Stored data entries

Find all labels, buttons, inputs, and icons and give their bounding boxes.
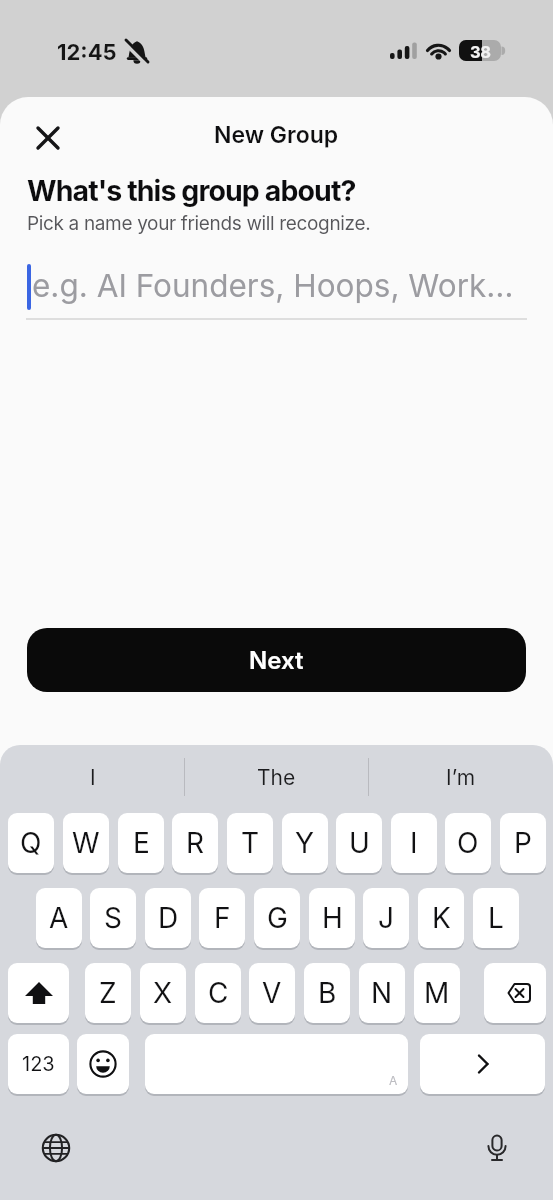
button[interactable]: S xyxy=(90,888,136,948)
staticText: U xyxy=(349,826,370,860)
staticText: D xyxy=(158,901,179,935)
button[interactable] xyxy=(420,1034,545,1094)
button[interactable]: E xyxy=(118,813,164,873)
staticText: O xyxy=(457,826,479,860)
button[interactable]: Y xyxy=(282,813,328,873)
button[interactable]: R xyxy=(172,813,218,873)
button[interactable]: Z xyxy=(85,963,131,1023)
staticText: New Group xyxy=(214,121,339,149)
button[interactable]: I’m xyxy=(376,755,545,799)
staticText: 12:45 xyxy=(57,39,117,66)
button[interactable]: G xyxy=(254,888,300,948)
staticText: Q xyxy=(20,826,42,860)
staticText: I xyxy=(90,765,96,790)
staticText: What's this group about? xyxy=(27,173,356,207)
staticText: J xyxy=(378,901,394,935)
button[interactable] xyxy=(8,963,69,1023)
button[interactable]: N xyxy=(359,963,405,1023)
button[interactable]: I xyxy=(8,755,177,799)
button[interactable]: F xyxy=(199,888,245,948)
staticText: S xyxy=(104,901,122,935)
staticText: I xyxy=(410,826,418,860)
button[interactable] xyxy=(29,119,67,157)
button[interactable]: T xyxy=(227,813,273,873)
staticText: Z xyxy=(99,976,117,1010)
staticText: Next xyxy=(249,646,304,675)
staticText: A xyxy=(49,901,69,935)
staticText: H xyxy=(322,901,343,935)
button[interactable] xyxy=(36,1128,76,1168)
staticText: The xyxy=(257,765,296,790)
staticText: B xyxy=(318,976,337,1010)
button[interactable]: U xyxy=(336,813,382,873)
button[interactable]: O xyxy=(445,813,491,873)
button[interactable]: A xyxy=(145,1034,408,1094)
button[interactable]: K xyxy=(418,888,464,948)
staticText: Y xyxy=(295,826,315,860)
staticText: I’m xyxy=(446,765,476,790)
staticText: R xyxy=(186,826,205,860)
button[interactable]: The xyxy=(192,755,361,799)
staticText: G xyxy=(267,901,288,935)
button[interactable] xyxy=(477,1128,517,1168)
staticText: X xyxy=(153,976,173,1010)
button[interactable]: V xyxy=(249,963,295,1023)
staticText: L xyxy=(488,901,504,935)
staticText: W xyxy=(72,826,100,860)
button[interactable]: D xyxy=(145,888,191,948)
staticText: C xyxy=(208,976,229,1010)
staticText: E xyxy=(133,826,150,860)
staticText: P xyxy=(514,826,532,860)
staticText: K xyxy=(432,901,451,935)
button[interactable]: J xyxy=(363,888,409,948)
button[interactable]: A xyxy=(36,888,82,948)
button[interactable] xyxy=(77,1034,129,1094)
button[interactable]: B xyxy=(304,963,350,1023)
staticText: 38 xyxy=(470,42,491,62)
staticText: T xyxy=(241,826,260,860)
button[interactable]: C xyxy=(195,963,241,1023)
button[interactable]: W xyxy=(63,813,109,873)
button[interactable]: M xyxy=(414,963,460,1023)
staticText: e.g. AI Founders, Hoops, Work… xyxy=(32,266,514,304)
staticText: N xyxy=(371,976,393,1010)
staticText: M xyxy=(424,976,450,1010)
staticText: V xyxy=(262,976,282,1010)
button[interactable]: Next xyxy=(27,628,526,692)
button[interactable]: Q xyxy=(8,813,54,873)
button[interactable]: H xyxy=(309,888,355,948)
staticText: Pick a name your friends will recognize. xyxy=(27,212,371,235)
button[interactable]: 123 xyxy=(8,1034,69,1094)
staticText: A xyxy=(389,1073,398,1088)
staticText: 123 xyxy=(22,1052,55,1076)
button[interactable]: P xyxy=(500,813,546,873)
staticText: F xyxy=(214,901,231,935)
button[interactable] xyxy=(484,963,546,1023)
button[interactable]: I xyxy=(391,813,437,873)
button[interactable]: X xyxy=(140,963,186,1023)
button[interactable]: L xyxy=(473,888,519,948)
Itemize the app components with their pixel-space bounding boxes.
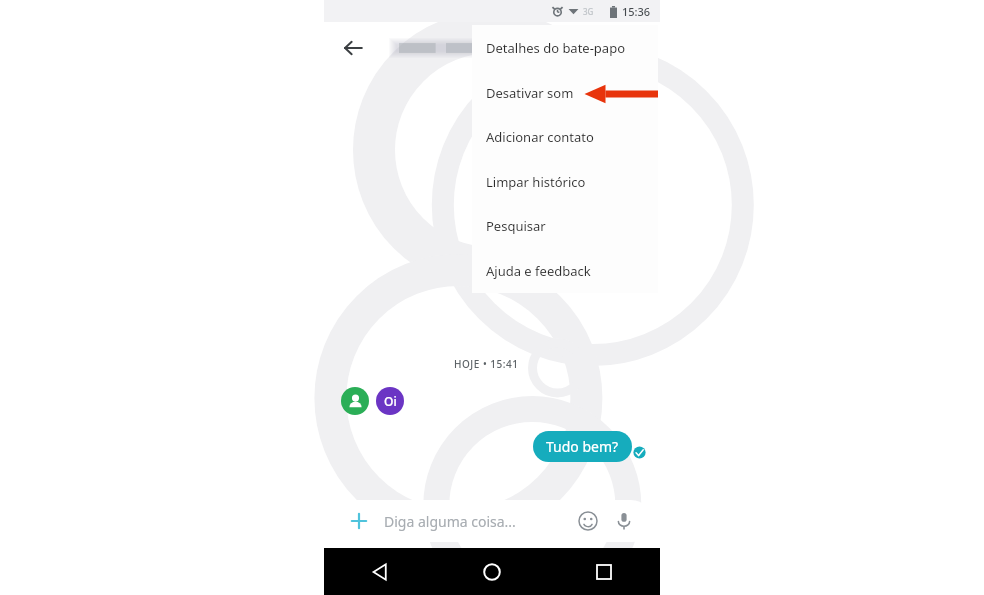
staticText: 15:36: [622, 4, 651, 19]
staticText: Desativar som: [486, 84, 574, 102]
button[interactable]: Adicionar contato: [472, 114, 658, 159]
button[interactable]: Home: [436, 548, 548, 595]
staticText: 3G: [583, 6, 594, 17]
staticText: Pesquisar: [486, 217, 546, 235]
button[interactable]: Detalhes do bate-papo: [472, 25, 658, 70]
button[interactable]: Pesquisar: [472, 203, 658, 248]
button[interactable]: Desativar som: [472, 70, 658, 115]
staticText: Oi: [384, 393, 397, 409]
staticText: Limpar histórico: [486, 173, 586, 191]
button[interactable]: Limpar histórico: [472, 159, 658, 204]
staticText: Adicionar contato: [486, 128, 594, 146]
button[interactable]: Recent apps: [548, 548, 660, 595]
staticText: Ajuda e feedback: [486, 262, 591, 280]
staticText: HOJE • 15:41: [454, 357, 519, 371]
button[interactable]: Ajuda e feedback: [472, 248, 658, 293]
button[interactable]: Tudo bem?: [533, 431, 632, 462]
button[interactable]: Back: [332, 27, 374, 69]
button[interactable]: Emoji: [575, 508, 601, 534]
button[interactable]: Voice message: [611, 508, 637, 534]
staticText: Tudo bem?: [546, 437, 619, 456]
button[interactable]: Back: [324, 548, 436, 595]
button[interactable]: Add attachment: [333, 500, 652, 542]
button[interactable]: Oi: [376, 387, 404, 415]
staticText: Diga alguma coisa...: [384, 512, 575, 531]
button[interactable]: Add attachment: [348, 510, 370, 532]
staticText: Detalhes do bate-papo: [486, 39, 626, 57]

Task brief: Return only the lines from the one that contains "Itemize the app" through the closing line of the data, inclusive, reproduced exactly and with every picture left out.

Reply to the task:
Itemize the app components with their pixel-space bounding boxes.
staticText: 15:36: [622, 4, 651, 19]
staticText: Desativar som: [486, 84, 574, 102]
button[interactable]: Adicionar contato: [472, 114, 658, 159]
button[interactable]: Home: [436, 548, 548, 595]
staticText: 3G: [583, 6, 594, 17]
staticText: Pesquisar: [486, 217, 546, 235]
button[interactable]: Detalhes do bate-papo: [472, 25, 658, 70]
button[interactable]: Pesquisar: [472, 203, 658, 248]
button[interactable]: Desativar som: [472, 70, 658, 115]
staticText: Oi: [384, 393, 397, 409]
staticText: Limpar histórico: [486, 173, 586, 191]
button[interactable]: Limpar histórico: [472, 159, 658, 204]
staticText: Adicionar contato: [486, 128, 594, 146]
button[interactable]: Recent apps: [548, 548, 660, 595]
staticText: Ajuda e feedback: [486, 262, 591, 280]
staticText: HOJE • 15:41: [454, 357, 519, 371]
button[interactable]: Ajuda e feedback: [472, 248, 658, 293]
button[interactable]: Tudo bem?: [533, 431, 632, 462]
button[interactable]: Back: [332, 27, 374, 69]
button[interactable]: Emoji: [575, 508, 601, 534]
button[interactable]: Voice message: [611, 508, 637, 534]
staticText: Tudo bem?: [546, 437, 619, 456]
button[interactable]: Back: [324, 548, 436, 595]
button[interactable]: Add attachment: [333, 500, 652, 542]
button[interactable]: Oi: [376, 387, 404, 415]
staticText: Diga alguma coisa...: [384, 512, 575, 531]
button[interactable]: Add attachment: [348, 510, 370, 532]
staticText: Detalhes do bate-papo: [486, 39, 626, 57]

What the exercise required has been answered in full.